In primis lo Stato sociale non terrebbe conto di criteri adeguati nel discernere i bisognosi da chi non lo è, in secundissarebbe troppo lontano dalla concretezza quotidiana e in terza istanza peccherebbe di paternalismo. Un’economia del genere sarebbe infine, secondo l’opinione comune, anche incapace di affrontare in modo risolutivo i problemi della cittadinanza. Opinioni del genere derivano, secondo gli studi del magazine, dal fatto che la maggioranza delle persone dà giudizi semplicemente in base a ciò che gli capita e non secondo una comprensione induttiva e generale dei fenomeni. For many people, the benefits system has become more for people like “them” than for people like “us” (per molti, lo stato sociale è diventato più roba per “loro” che per “noi”), chiosa il mensile britannico che collega la sfiducia nello stato sociale alla sua lontananza dalla concretezza più estrema della quotidianità.

Ma le cose stanno effettivamente così oppure l’immagine pittorica di uno stato paternalista fa comodo alle elites finanziarie? La domanda potrebbe suonare un po’ retorica e infatti lo è.

Sanità, istruzione e pensioni sono le tre pietre miliari del modello economico sociale e i suoi detrattori denunciano che la spesa pubblica in questi tre settori sia insostenibile per l’erario. In realtà gli studi di macroeconomia mostrano chiaramente che, a fronte di uno “shock” positivo di spesa pubblica, il Pil di quel Paese arriva a crescere anche del  3%-4% a fronte dell’inevitabile recessione prescritta dall’austerity. Inoltre il benessere generato dall’aumento netto di ricchezza pro-capite innesca un virtuoso meccanismo di spesa dei singoli cittadini che, se ben regolato, è assolutamente in grado di combattere efficacemente l’inflazione (che sicuramente è un rischio meno grande della recessione tout court attuale). E, sotto tali premesse, l’inevitabile aumento dei costi per il personale pubblico può essere contenuto e regolato tramite meccanismi di incremento della produttività media (obiettivi da raggiungere, efficienza operativa, premi produttività) che ammortizzino e valorizzino tale maggiore esborso. Questa è dunque la ricetta dei laburisti inglesi, che molto assomiglia ad un’opera degna della dialettica hegeliana: la tesi è la necessità del welfare state, l’antitesi consiste nell’inefficienza e nello sperperamento di risorse pubbliche la sintesi dovrebbe essere un welfare state responsabile che sappia imparare dai suoi errori per evitare di riproporli in futuro.
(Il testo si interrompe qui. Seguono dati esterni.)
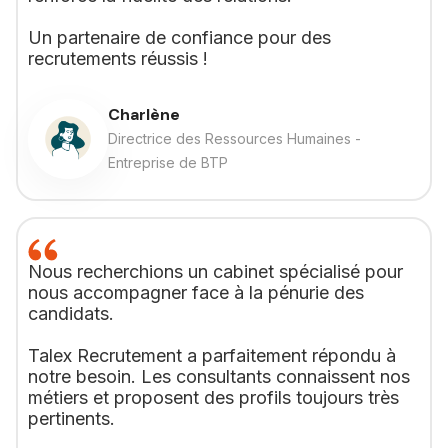
Un partenaire de confiance pour des
recrutements réussis !
Charlène
Directrice des Ressources Humaines -
Entreprise de BTP
Nous recherchions un cabinet spécialisé pour
nous accompagner face à la pénurie des
candidats.
Talex Recrutement a parfaitement répondu à
notre besoin. Les consultants connaissent nos
métiers et proposent des profils toujours très
pertinents.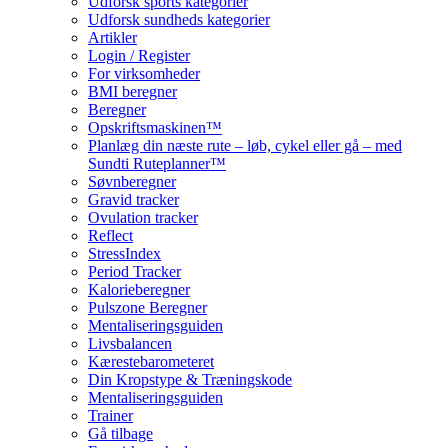
Udforsk sports kategorier
Udforsk sundheds kategorier
Artikler
Login / Register
For virksomheder
BMI beregner
Beregner
Opskriftsmaskinen™
Planlæg din næste rute – løb, cykel eller gå – med
Sundti Ruteplanner™
Søvnberegner
Gravid tracker
Ovulation tracker
Reflect
StressIndex
Period Tracker
Kalorieberegner
Pulszone Beregner
Mentaliseringsguiden
Livsbalancen
Kærestebarometeret
Din Kropstype & Træningskode
Mentaliseringsguiden
Trainer
Gå tilbage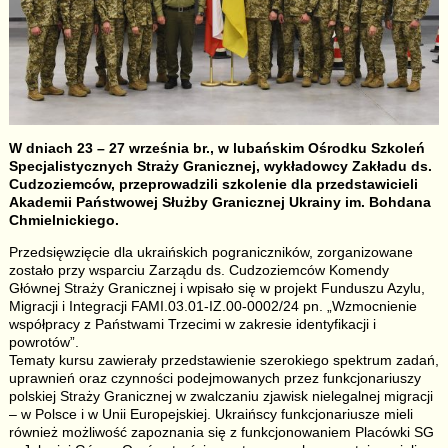
W dniach 23 – 27 września br., w lubańskim Ośrodku Szkoleń
Specjalistycznych Straży Granicznej, wykładowcy Zakładu ds.
Cudzoziemców, przeprowadzili szkolenie dla przedstawicieli
Akademii Państwowej Służby Granicznej Ukrainy im. Bohdana
Chmielnickiego.
Przedsięwzięcie dla ukraińskich pograniczników, zorganizowane
zostało przy wsparciu Zarządu ds. Cudzoziemców Komendy
Głównej Straży Granicznej i wpisało się w projekt Funduszu Azylu,
Migracji i Integracji FAMI.03.01-IZ.00-0002/24 pn. „Wzmocnienie
współpracy z Państwami Trzecimi w zakresie identyfikacji i
powrotów”.
Tematy kursu zawierały przedstawienie szerokiego spektrum zadań,
uprawnień oraz czynności podejmowanych przez funkcjonariuszy
polskiej Straży Granicznej w zwalczaniu zjawisk nielegalnej migracji
– w Polsce i w Unii Europejskiej. Ukraińscy funkcjonariusze mieli
również możliwość zapoznania się z funkcjonowaniem Placówki SG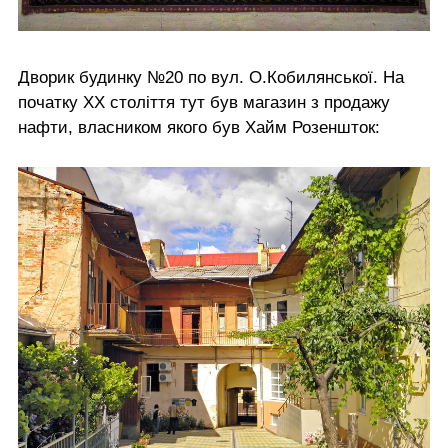
Дворик будинку №20 по вул. О.Кобилянської. На
початку ХХ століття тут був магазин з продажу
нафти, власником якого був Хайм Розеншток: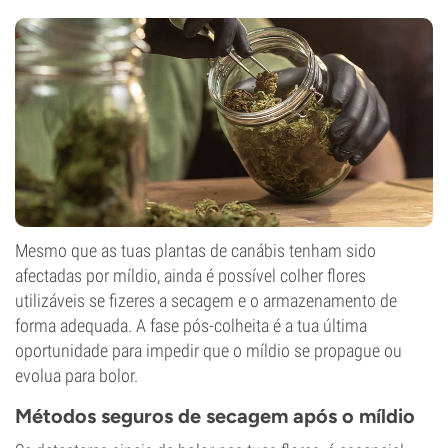
Mesmo que as tuas plantas de canábis tenham sido
afectadas por míldio, ainda é possível colher flores
utilizáveis se fizeres a secagem e o armazenamento de
forma adequada. A fase pós-colheita é a tua última
oportunidade para impedir que o míldio se propague ou
evolua para bolor.
Métodos seguros de secagem após o míldio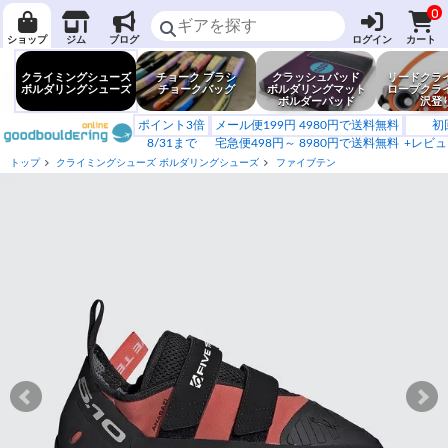
0
ショップ
ジム
ブログ
ログイン
カート
クライミングシューズ
チョーク ブラシ
クラッシュパッド
リードクラ
ボルダリングシューズ
チョークバッグ
ボルダリングマット
ロープクラ
ボルダーパッド
沢登
ポイント3倍
メール便199円 4980円で送料無料
初
8/31まで
宅急便498円～ 8980円で送料無料
+レビュ
トップ
クライミングシューズ ボルダリングシューズ
ファイブテン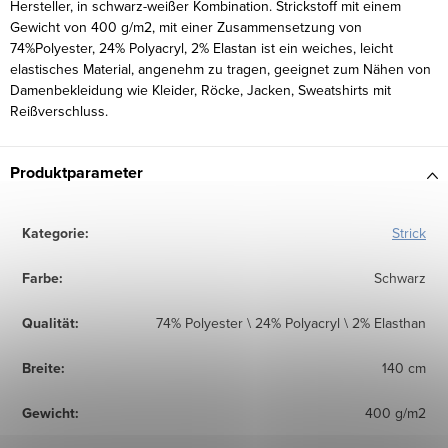
Hersteller, in schwarz-weißer Kombination. Strickstoff mit einem
Gewicht von 400 g/m2, mit einer Zusammensetzung von
74%Polyester, 24% Polyacryl, 2% Elastan ist ein weiches, leicht
elastisches Material, angenehm zu tragen, geeignet zum Nähen von
Damenbekleidung wie Kleider, Röcke, Jacken, Sweatshirts mit
Reißverschluss.
Produktparameter
Kategorie
:
Strick
Farbe
:
Schwarz
Qualität
:
74% Polyester \ 24% Polyacryl \ 2% Elasthan
Breite
:
140 cm
Gewicht
:
400 g/m2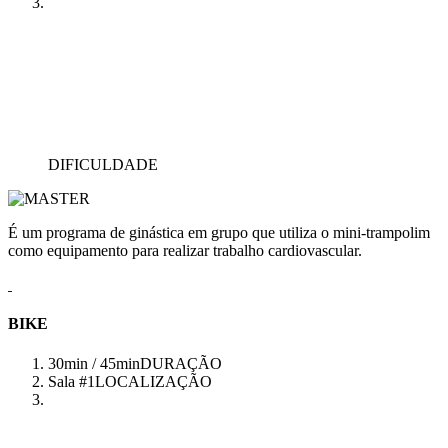
DIFICULDADE
É um programa de ginástica em grupo que utiliza o mini-trampolim
como equipamento para realizar trabalho cardiovascular.
BIKE
30min / 45min
DURAÇÃO
Sala #1
LOCALIZAÇÃO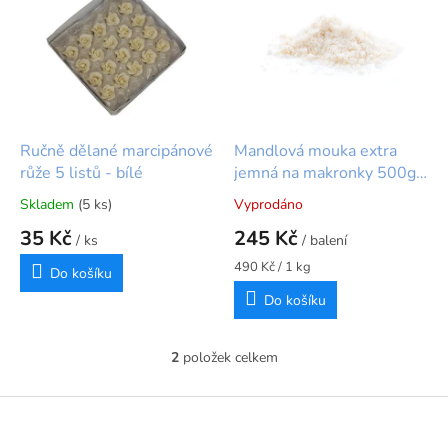
r
p
o
i
d
s
u
p
k
r
t
o
ů
d
Ručně dělané marcipánové
Mandlová mouka extra
u
růže 5 listů - bílé
jemná na makronky 500g –
k
100% loupané mandle
Skladem
(5 ks)
Vyprodáno
Průměrné
Průměrné
t
hodnocení
hodnocení
35 Kč
245 Kč
ů
/ ks
/ balení
produktu
produktu
je
je
Měrná
490 Kč / 1 kg
Do košíku
5,0
5,0
cena:
Do košíku
z
z
5
5
hvězdiček.
hvězdiček.
2
položek celkem
O
v
l
Z
á
á
d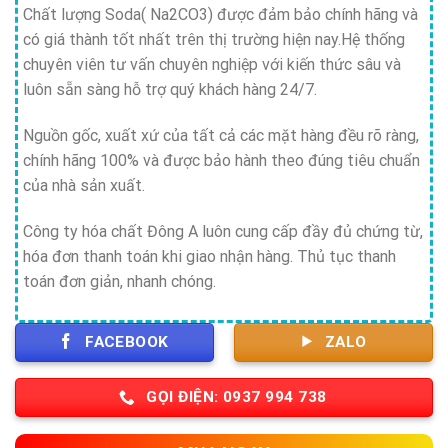
Chất lượng Soda( Na2CO3) được đảm bảo chính hãng và
có giá thành tốt nhất trên thị trường hiện nay.Hệ thống
chuyên viên tư vấn chuyên nghiệp với kiến thức sâu và
luôn sẵn sàng hỗ trợ quý khách hàng 24/7.
Nguồn gốc, xuất xứ của tất cả các mặt hàng đều rõ ràng,
chính hãng 100% và được bảo hành theo đúng tiêu chuẩn
của nhà sản xuất.
Công ty hóa chất Đông A luôn cung cấp đầy đủ chứng từ,
hóa đơn thanh toán khi giao nhận hàng. Thủ tục thanh
toán đơn giản, nhanh chóng.
FACEBOOK
ZALO
GỌI ĐIỆN: 0937 994 738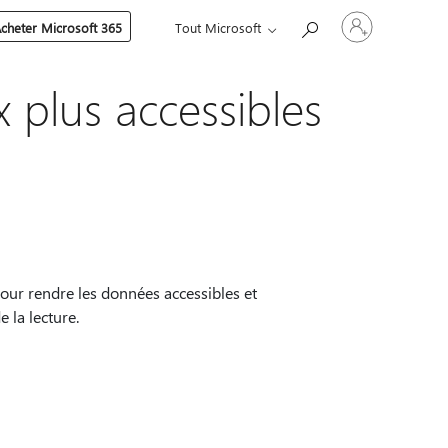
Connectez-
cheter Microsoft 365
Tout Microsoft
vous
à
votre
compte
 plus accessibles
ur rendre les données accessibles et
 la lecture.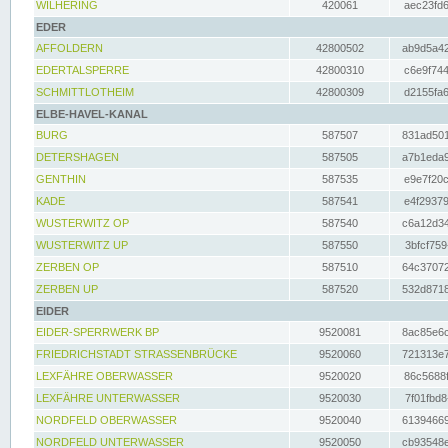
WILHERING
420061
aec23fd6
EDER
AFFOLDERN
42800502
ab9d5a42
EDERTALSPERRE
42800310
c6e9f744
SCHMITTLOTHEIM
42800309
d2155fa6
ELBE-HAVEL-KANAL
BURG
587507
831ad501
DETERSHAGEN
587505
a7b1eda9
GENTHIN
587535
e9e7f20c
KADE
587541
e4f29379
WUSTERWITZ OP
587540
c6a12d34
WUSTERWITZ UP
587550
3bfcf759
ZERBEN OP
587510
64c37072
ZERBEN UP
587520
532d8718
EIDER
EIDER-SPERRWERK BP
9520081
8ac85e6c
FRIEDRICHSTADT STRASSENBRÜCKE
9520060
721313e7
LEXFÄHRE OBERWASSER
9520020
86c5688f
LEXFÄHRE UNTERWASSER
9520030
7f01fbd8
NORDFELD OBERWASSER
9520040
61394669
NORDFELD UNTERWASSER
9520050
cb93548e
Non a caso i laburisti inglesi, in pieno stile pragmatico anglosassone, non ipotizzano risoluzioni ingegneristiche particolarmente ricercate, ma si rifanno all’impostazione che l’Europa si era data prima degli anni ’80. La lucida analisi del Prospect magazine termina con la constatazione che, qualora si decidesse di perseguire la strada che era stata intrapresa e non se ne dovessero raccogliere i frutti, allora il problema andrebbe al di là della semplice economia e implicherebbe una crisi culturale molto più grave di quella economica.